Вы находитесь на странице: 1из 6

Judul ??

Hari Wahyu Nugroho

Pendahuluan

Anak tidak hanya harapan keluarga semata, tetapi juga merupakan masa depan sebuah bangsa.
Dengan anak-anak yang berkualitas baik fisik maupun kecerdasan, menjadi jaminan majunya
sebuah Negara di masa depan. Untuk menjadi sumber daya manusia yang berkualitas di masa
depan, seorang anak harus dapat tumbuh dan berkembang secara optimal.

Tumbuh kembang merupakan proses yang berkesinambungan, spesifik dan unik yang
terjadi mulai saat konsepsi di masa kehamilan sampai dewasa. Ada beberapa tahap yang harus
dilewati selama proses tumbuh kembang berlangsung. Tercapainya tumbuh kembang yang
optimal membutuhkan adanya interaksi yang baik antara faktor genetik dan lingkungan. Kedua
faktor tersebut harus dapat memenuhi semua kebutuhan anak untuk dapat mencapai tahapan
tumbuh kembang yang optimal.

Pengetahuan tentang proses tumbuh kembang anak sangat diperlukan bagi kita tenaga
kesehatan untuk dapat mengawal proses tumbuh kembang tersebut, sehingga dapat mewujudkan
generasi masa depan Indonesia yang berkualitas.

Proses tumbuh kembang

Pertumbuhan adalah perubahan yang bersifat kuantitatif, yaitu bertambahnya jumlah dan ukuran
sel, orgamaupun individu. Hasil dari pertumbuhan antara lain adalah tinggi badan dan berat
badan. Berbeda dengan pertumbuhan, perkembangan adalah perubahan yang bersifat kualitatif,
yaitu bertambahnya kemampuan dan fungsi tubuh menjadi lebih kompleks dalam pola yang
teratur dan dapat diramalkan, yang merupakan hasil akhir dari maturitas sel ataupun organ. Hasil
dari perkembangan antara lain kognitif, motorik kasar dan halus, dan bahasa.1,2

Ciri-ciri tumbuh kembang menurut Hurlock adalah:

1. Perkembangan melibatkan perubahan;


2. Perkembangan awal lebih kritis;
3. Perkembangan adalah hasil maturasidan proses belajar;
4. Pola perkembangan dapat diramalkan;
5. Pola perkembangan mempunyai karakteristik yang dapat diramalkan;
6. Terdapat perbedaan individu dalam perkembangan;
7. Terdapat periode/tahapan dalam pola perkembangan;
8. Terdapat harapan sosial untuk setiap periode perkembangan;
9. Setiap area perkembangan mempunyai potensi risiko.

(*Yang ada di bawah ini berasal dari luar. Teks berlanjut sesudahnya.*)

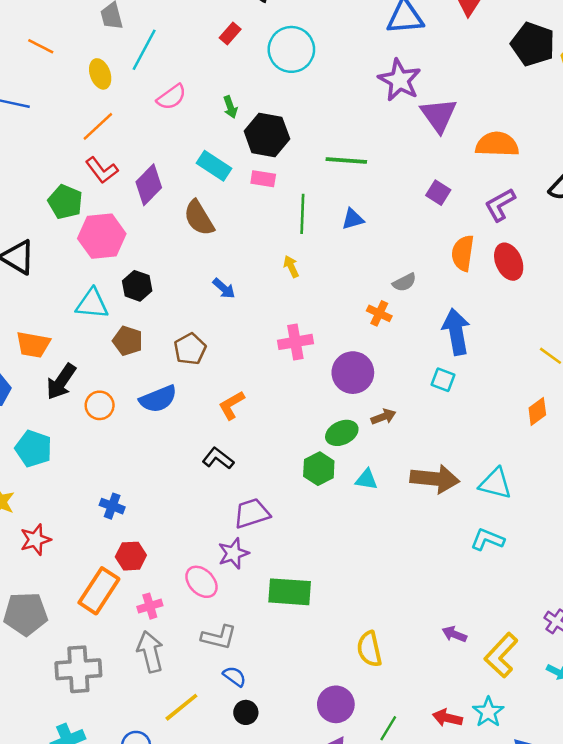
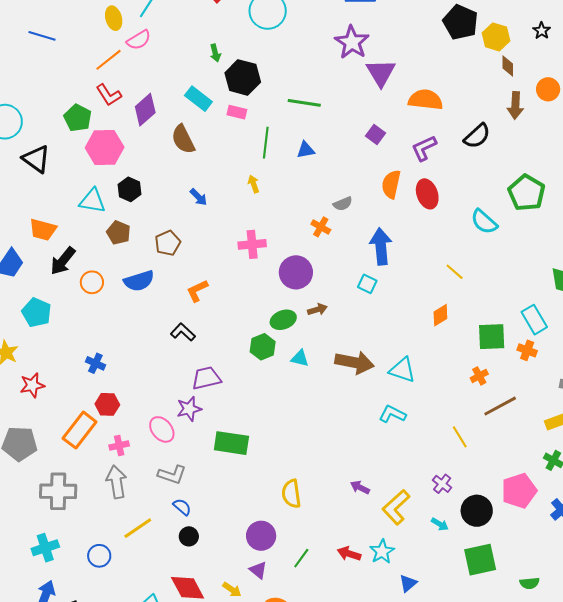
pink semicircle: (171, 97) -> (139, 40), moved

Tabel 1. Tahap-tahap tumbuh kembang anak2

Tahapan Usia
1. Masa prenatal
a. Masa zigot Konsepsi-2 minggu
b. Masa embrio 2 minggu-8/12 minggu
c. Masa janin 9/12 minggu-lahir
2. Masa bayi (infant)
a. Masa neonatal Usia 0-28 hari
b. Masa bayi Usia 29 hari-1 tahun
3. Masa anak dini (toddler) Usia 1-3 tahun
4. Masa prasekolah Usia 3-6 tahun
5. Masa sekolah Usia 6-18 tahun
a. Masa praremaja Usia 6-11 tahun
b. Masa remaja dini Usia 11-13 tahun
c. Masa remaja tengah Usia 14-17 tahun
d. Masa remaja lanjut Usia 18-20 tahun
Sumber: UKK Tumbuh kembang Pediatri sosial

Kebutuhan dasar anak untuk mencapai tumbuh kembang yang optimal meliputi:1

1. Kebutuhan fisik-biomedis (Asuh)

Meliputi nutrisi/pangan, rumah, pakaian, kesehatan, imunisasi, rekreasi dan lain-lain.

2. Kebutuhan emosi/kasih saying (Asih)

Meliputi pemberian kasih saying dan perhatian.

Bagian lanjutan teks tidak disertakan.